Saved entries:
----

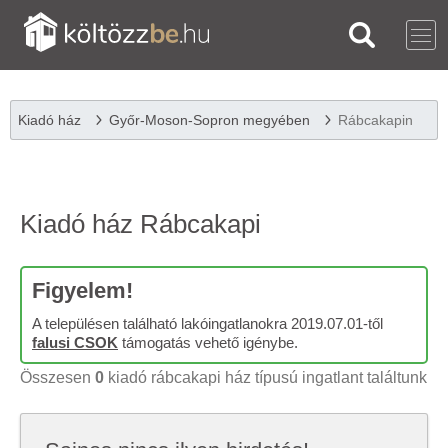
Kiadó ház
Győr-Moson-Sopron megyében
Rábcakapin
Kiadó ház Rábcakapi
Figyelem!
A településen található lakóingatlanokra 2019.07.01-től
falusi CSOK
támogatás vehető igénybe.
Összesen
0
kiadó rábcakapi ház típusú ingatlant találtunk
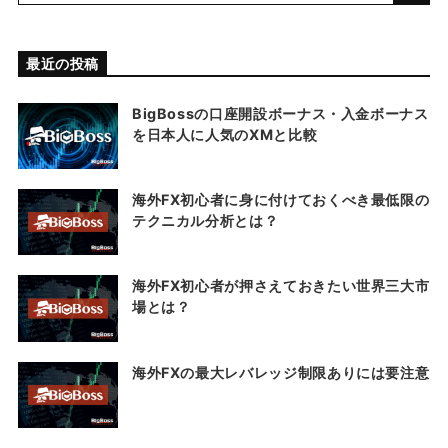
最近の投稿
BigBossの口座開設ボーナス・入金ボーナス
を日本人に人気のXMと比較
海外FX初心者に身に付けておくべき最低限の
テクニカル分析とは？
海外FX初心者が押さえておきたい世界三大市
場とは？
海外FXの最大レバレッジ制限ありには要注意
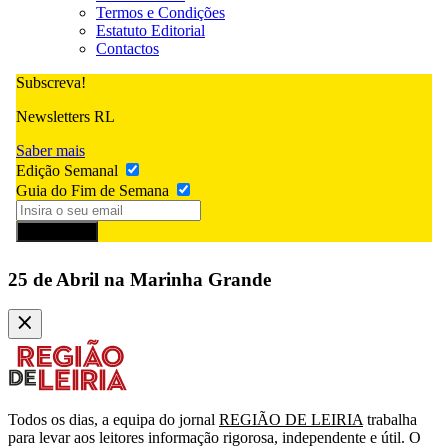
Termos e Condições
Estatuto Editorial
Contactos
Subscreva!
Newsletters RL
Saber mais
Edição Semanal
Guia do Fim de Semana
Subscrever
25 de Abril na Marinha Grande
Todos os dias, a equipa do jornal
REGIÃO DE LEIRIA
trabalha
para levar aos leitores informação rigorosa, independente e útil. O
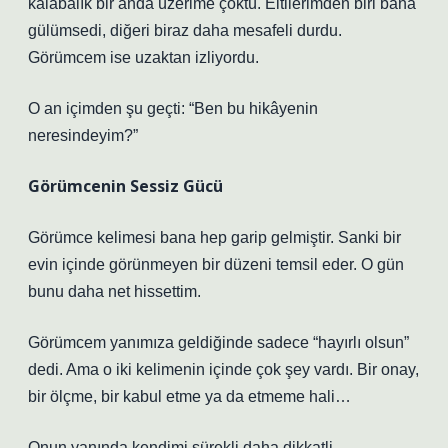
kalabalık bir anda üzerime çöktü. Eltilerimden biri bana
gülümsedi, diğeri biraz daha mesafeli durdu.
Görümcem ise uzaktan izliyordu.
O an içimden şu geçti: “Ben bu hikâyenin
neresindeyim?”
Görümcenin Sessiz Gücü
Görümce kelimesi bana hep garip gelmiştir. Sanki bir
evin içinde görünmeyen bir düzeni temsil eder. O gün
bunu daha net hissettim.
Görümcem yanımıza geldiğinde sadece “hayırlı olsun”
dedi. Ama o iki kelimenin içinde çok şey vardı. Bir onay,
bir ölçme, bir kabul etme ya da etmeme hali…
Onun yanında kendimi sürekli daha dikkatli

----

### TASK PROMPT
Every entry, exactly as written: transcribe it, passing over any pictures.

### WRITTEN ANSWER
Kiadó ház
Győr-Moson-Sopron megyében
Rábcakapin
Kiadó ház Rábcakapi
Figyelem!
A településen található lakóingatlanokra 2019.07.01-től
falusi CSOK
támogatás vehető igénybe.
Összesen
0
kiadó rábcakapi ház típusú ingatlant találtunk
最近の投稿
BigBossの口座開設ボーナス・入金ボーナス
を日本人に人気のXMと比較
海外FX初心者に身に付けておくべき最低限の
テクニカル分析とは？
海外FX初心者が押さえておきたい世界三大市
場とは？
海外FXの最大レバレッジ制限ありには要注意
Termos e Condições
Estatuto Editorial
Contactos
Subscreva!
Newsletters RL
Saber mais
Edição Semanal
Guia do Fim de Semana
Subscrever
25 de Abril na Marinha Grande
Todos os dias, a equipa do jornal
REGIÃO DE LEIRIA
trabalha
para levar aos leitores informação rigorosa, independente e útil. O
kalabalık bir anda üzerime çöktü. Eltilerimden biri bana
gülümsedi, diğeri biraz daha mesafeli durdu.
Görümcem ise uzaktan izliyordu.
O an içimden şu geçti: “Ben bu hikâyenin
neresindeyim?”
Görümcenin Sessiz Gücü
Görümce kelimesi bana hep garip gelmiştir. Sanki bir
evin içinde görünmeyen bir düzeni temsil eder. O gün
bunu daha net hissettim.
Görümcem yanımıza geldiğinde sadece “hayırlı olsun”
dedi. Ama o iki kelimenin içinde çok şey vardı. Bir onay,
bir ölçme, bir kabul etme ya da etmeme hali…
Onun yanında kendimi sürekli daha dikkatli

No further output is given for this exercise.